# Thread: finding the exact value of an integral which contains log and e

1. ## finding the exact value of an integral which contains log and e

find the exact value of:
ln7

⌡ int e^(6x)(e^(6x) + 10)^7/2 dx
ln5

I have a brief idea of how to solve this, but I'm not too sure about the specific parts.
You can make e^6x=u, differentiate this to find dx, but I'm not too sure about the new limits and how to solve the rest. Is there any easier way to solve this, other than the substitution method?

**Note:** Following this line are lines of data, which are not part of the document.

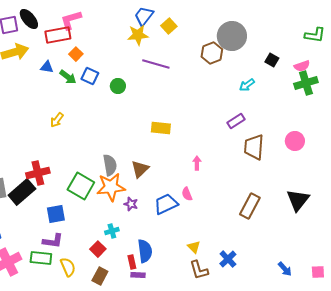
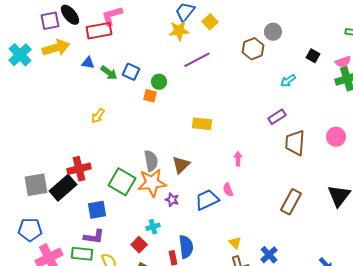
gray circle: (232, 36) -> (273, 32), size x0.6
orange square: (76, 54) -> (150, 96), moved, turned -32
purple line: (156, 64) -> (197, 60), turned -44

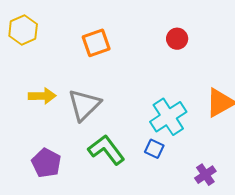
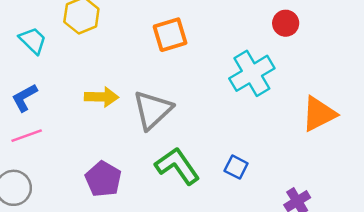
red circle: (177, 39) -> (286, 23), moved
cyan cross: (168, 117) -> (252, 73), moved

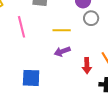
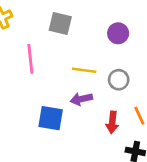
gray circle: (91, 18) -> (119, 80), moved
blue square: (31, 78) -> (51, 118), moved

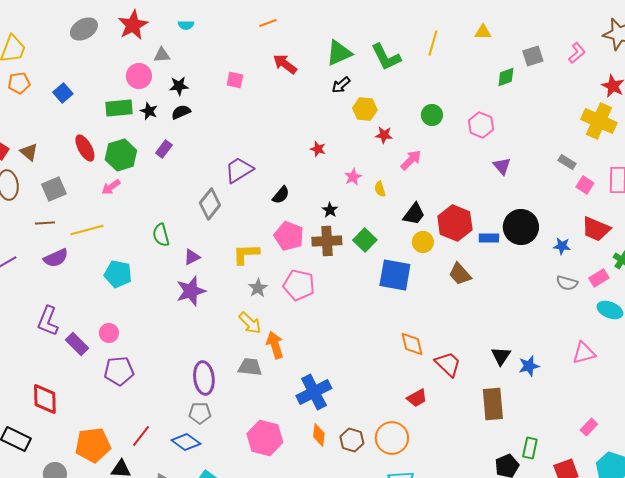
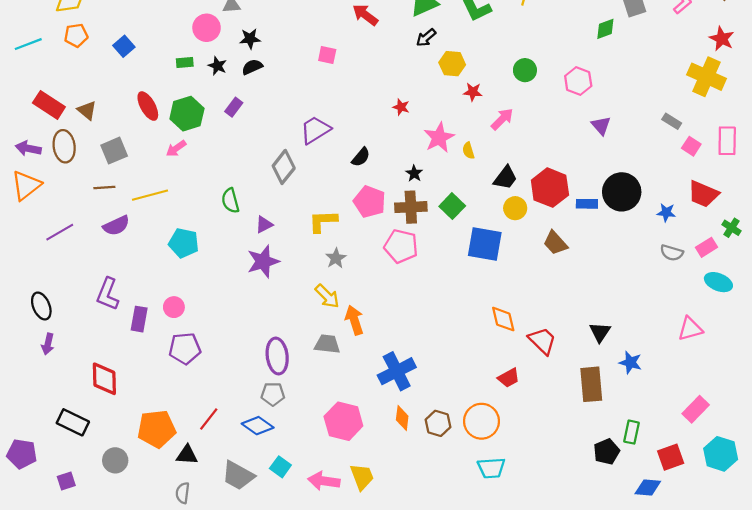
pink square: (235, 80) -> (327, 55), moved
green rectangle: (119, 108) -> (185, 63), size x0.6
pink star: (353, 177) -> (439, 138), size x1.6
pink pentagon: (299, 285) -> (401, 246), moved
purple rectangle: (77, 344) -> (139, 319), turned 55
blue star: (529, 366) -> (630, 363), moved, turned 30
pink rectangle: (589, 427) -> (696, 409), size x1.4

any help would be great, thanks

2. Perhaps with just a little more experience, you will see that this one is screaming for a substitution. Try u = e^(6x) + 10.

3. Hi!

I remember at school there used to be this formula that we blindly used as a tool whenever something like this popped up, then we learnt that it's in fact a form substitution method:

$\int u'(x) . u^n (x) dx = \int u^n du$.

Can you know why? Just remember that $u' =\frac{du}{dx}$

And remember, by this so called change of variable method we're now integrating w.r.t. u and not x. So if $u = 2x+1$ and the limits are x = 0, 1, the limits of u are 1, 3.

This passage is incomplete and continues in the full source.